This network holds a distributed database of all public data called a distributed hash table (DHT), which is basically just a big key/value store. Each node holds a small shard of the DHT, so the burden of participation isn’t painful for any one agent.

Finding peers and data in a distributed database

Databases that spread their data among a bunch of machines have a performance problem: unless you have time to talk to each node, it’s very hard to find the data you’re looking for. DHTs handle this by assigning data to nodes by ID. Here’s how Holochain’s implementation works:

  1. Each agent gets their own DHT address, based on their public key. Each piece of data also gets its own DHT address, based on its hash. These addresses are just huge numbers, so they can be compared to each other. And because they’re derived directly from the data they represent, they can’t be forged or chosen at will.
  2. Each agent chooses the size of the DHT neighborhood they want to be an authority for, as a range to the left and right of them in the DHT’s address space. They commit to keeping track of all the peers and storing all the data whose addresses fall in that neighborhood.
  3. When an agent wants to publish or query a piece of data, they need to figure out who is most likely to be an authority for its address.
  4. The agent looks in their own list of peers and compares their addresses against the data’s address.
  5. The agent sends their publish or query message to a few of the top candidates.
  6. If any of those candidates are authorities for that address, they respond with a confirmation of storage (for publishing) or the requested data (for a query).
  7. If none of the candidates are authorities, they look in their own lists of peers and suggest peers who are more likely to be authorities. The agent then contacts those peers and the cycle repeats until authorities are found.
  8. If the request was a ‘publish’ request, the authorities ‘gossip’ the data to other authorities in their neighborhood to increase redundancy of the data.

Every agent knows about its neighbors and a few faraway acquaintances. Using these connections, they can find any other agent in the DHT with just a few hops. This makes it fairly quick to find the right authorities for an address.

Let’s see how this works with a very small address space. Instead of public keys and hashes, we’re just going to use letters of the alphabet.

  1. Alice lives at address A. Her neighbors to the left are Diana and Fred, and her neighbors to the right are Zoe and Walter.

  2. Alice creates an entry containing the word “molecule”, whose address is M.

  3. Of all of Alice’s neighbors, Fred is closest to that address, so she asks him to store it. Fred hasn’t claimed authority for that address, so he tells Alice about his neighbor Louise.

  4. Alice shares the entry with Louise, who agrees to store it because her neighborhood covers M.

  5. Louise shares it with her neighbor, Norman, in case she goes offline.

  6. Rosie is a word collector who learns that an interesting new word lives at address is M. She asks her neighbor, Norman, if he has it. Louise has already given him a copy, so he delivers it to Rosie.
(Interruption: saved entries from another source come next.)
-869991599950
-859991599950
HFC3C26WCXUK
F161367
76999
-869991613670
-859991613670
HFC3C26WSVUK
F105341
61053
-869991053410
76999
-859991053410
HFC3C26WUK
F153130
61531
Resilience and availability

The DHT stores multiple redundant copies of each entry so that the information is available even when the author and a portion of the authorities are offline. This allows others to access it whenever they need to.

It also helps an application tolerate network disruptions. If your town experiences a natural disaster and is cut off from the internet, you and your neighbors can still use the app. The data you see might not be complete or up to date, but it’s still accessible and you can still reach each other. You might even be able to use the app when you’re completely offline.
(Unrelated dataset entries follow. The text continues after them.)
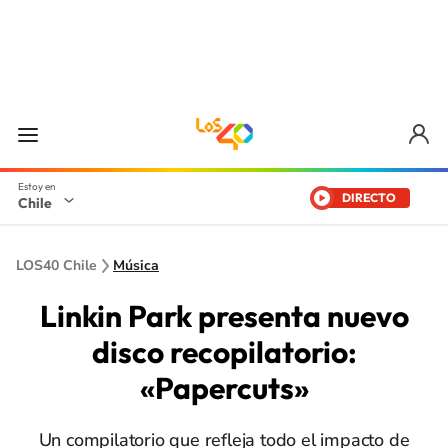
DIRECTO
Chile
LOS40 Chile
Música
Linkin Park presenta nuevo
disco recopilatorio:
«Papercuts»
Un compilatorio que refleja todo el impacto de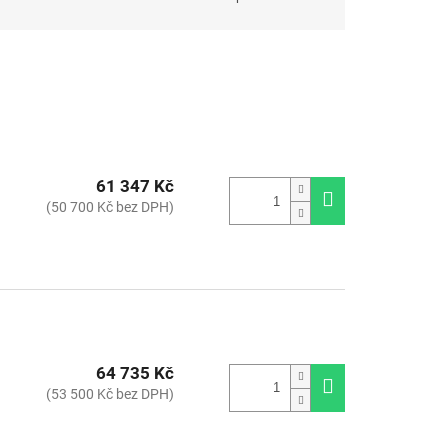
61 347 Kč
(50 700 Kč bez DPH)
64 735 Kč
(53 500 Kč bez DPH)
Using information about their neighbors’ uptime, cooperating agents work hard to keep at least one copy of each entry around at all times. They adjust their neighborhood size to ensure adequate coverage of the entire address space.

Let’s see how this plays out in the real world.

1. An island is connected to the mainland by a radio link. They communicate with each other using a Holochain app.

2. A hurricane blows through and wipes out both radio towers. The islanders can’t talk to the mainlanders, and vice versa, so some DHT neighbors are unreachable. But everyone can still talk to their physical neighbors. None of the data is lost, but not all of it is available to each side.

3. On both sides, all agents attempt to improve resilience by enlarging their neighborhoods. Meanwhile, they operate as usual, talking with one another and creating new entries.

4. The radio towers are rebuilt, the network partition heals, and new data syncs up across the DHT. At this point everyone has the option of shrinking their neighborhoods, although experience has shown them that it might be best to overcompensate in case another hurricane comes around.

A cloud of witnesses

When we laid out the basics of Holochain, we said that the second pillar of trust is peer validation. When a node is asked to store an entry, it doesn’t just store it—it also checks it for validity. As the entry is passed to more nodes in its neighborhood, it gathers more signatures attesting to its validity.

There are up to three authorities for each source chain element.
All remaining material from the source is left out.